The present invention is directed to a double band press for applying pressure over a planar area to a continuously moving sheet form material passing betweeen a pair of press belts. The press includes a rigid frame with rollers spaced apart and rotatably supported in bearing supports forming a part of the press frame. The press belts include an upper and lower endless press belt each guided over a pair of rollers. Each press belt in combination with an associated pressure plate, located between the rollers, and a sliding surface seal located in a retaining member define a pressure chamber. The retaining member is positioned within a groove formed in the surface of the pressure plate facing the associated press belt and the retaining member is vertically displaceable relative to the press belt. A fluid pressure medium can be introduced into the pressure chamber for applying pressure to the associated press belt and, in turn, to the sheet form material passing between the press belts. The retaining member is secured by support members located within the pressure chamber.
Double band presses are used to press continuously moving sheet form materials, such as particle boards, impregnated paper, decorative laminates, impregnated glass fiber and natural fiber, woven webs, plastics material or rubber sheets. In the so-called isobaric machines of this type, a liquid or gaseous pressure medium is introduced into a pressure chamber defined between a pressure plate and the associated press belt and defined laterally by a sliding surface seal in contact with the moving press belts. As a result, the sheet form material passing between the two belts is compressed by the action of the pressure medium within the pressure chambers.
The arrangement of such sliding surface seals is disclosed in U.S. Pats. Nos. 4,193,342, 4,253,391, 4,331,073 and 4,285,525. The purpose of these various seal arrangements is to introduce the force resulting from the sliding friction between the seal and the surface of the press belt, chiefly from the surfaces of the seal extending parallel to the direction of movement of the press belt, into the pressure plate and then into the press frame whereby the seal, with the least possible cross-section and, accordingly, the highest possible flexibility, is capable of receiving the friction forces.
It is taught, particularly in U.S. Pat. No. 4,331,073, to avoid the risk of tilting the retaining member in the groove bounding the pressure chamber, which retaining member acts as a holder or mount for the seal, by a particular arrangement of the elastic seal and by dimensioning the groove and the retaining member in accordance with the desired object.
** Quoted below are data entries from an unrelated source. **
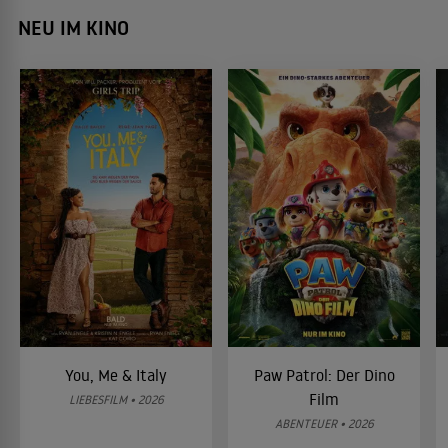
NEU IM KINO
You, Me & Italy
Paw Patrol: Der Dino
Film
LIEBESFILM • 2026
ABENTEUER • 2026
A disadvantage of the sliding surface seal disclosed in U.S. Pat. No. 4,331,073 is that the retaining member illustrated in FIGS. 2 and 3 can bear against the outer side of the groove when the inner pressure side is under the pressure of the pressure medium in the pressure chamber, wherein the groove seal arranged against the retaining member and in contact with the surface of the groove on the side open to the ambient atmosphere is crushed in the gap between the retaining member and the groove surface on the ambient atmosphere side.
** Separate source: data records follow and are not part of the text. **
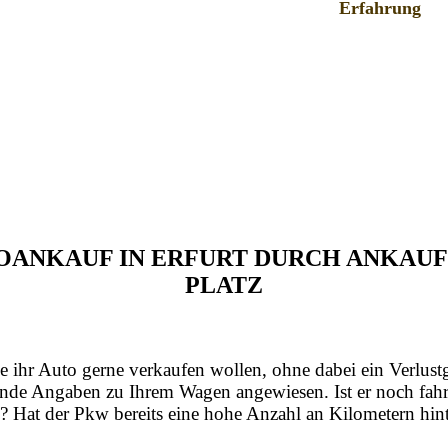
Erfahrung
UTOANKAUF IN ERFURT DURCH ANKAU
PLATZ
e ihr Auto gerne verkaufen wollen, ohne dabei ein Verlust
nde Angaben zu Ihrem Wagen angewiesen. Ist er noch fahrt
? Hat der Pkw bereits eine hohe Anzahl an Kilometern hint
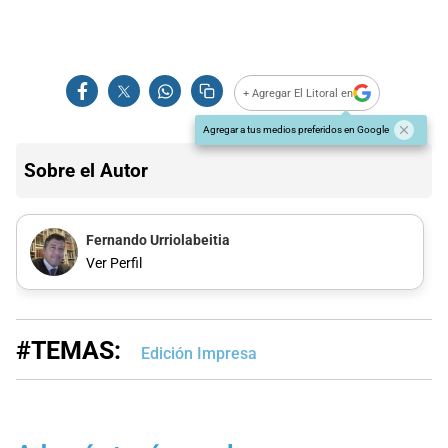
+ Agregar El Litoral en
Agregar a tus medios preferidos en Google
Sobre el Autor
Fernando Urriolabeitia
Ver Perfil
#TEMAS:
Edición Impresa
When such a condition exists, the contact joint between the retaining member and the support member opens so that the function of the support member, that is, to prevent tilting of the retainting member, is no longer present. As a result, not only is there undesirable tilting of the sliding surface seal and the retaining member mounting it in the groove, but also an even more dangerous addition of the friction forces between the moving press belt and the sliding surface seal.
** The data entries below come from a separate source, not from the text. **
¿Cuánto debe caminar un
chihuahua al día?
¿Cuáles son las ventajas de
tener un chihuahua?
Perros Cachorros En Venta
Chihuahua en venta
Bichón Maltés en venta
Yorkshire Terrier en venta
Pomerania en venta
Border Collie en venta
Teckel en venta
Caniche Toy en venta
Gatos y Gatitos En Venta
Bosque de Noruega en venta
Since such sliding surface seals have a considerable expansion in the direction of movement of the press belts, the addition of the friction forces between the press belt and the sliding surface seal results in forces which tend to break the retaining member and result in a leakage of the pressure medium from the pressure chamber at the location where the break or rupture in the retaining member takes place. As a result, the entire pressure system becomes ineffective.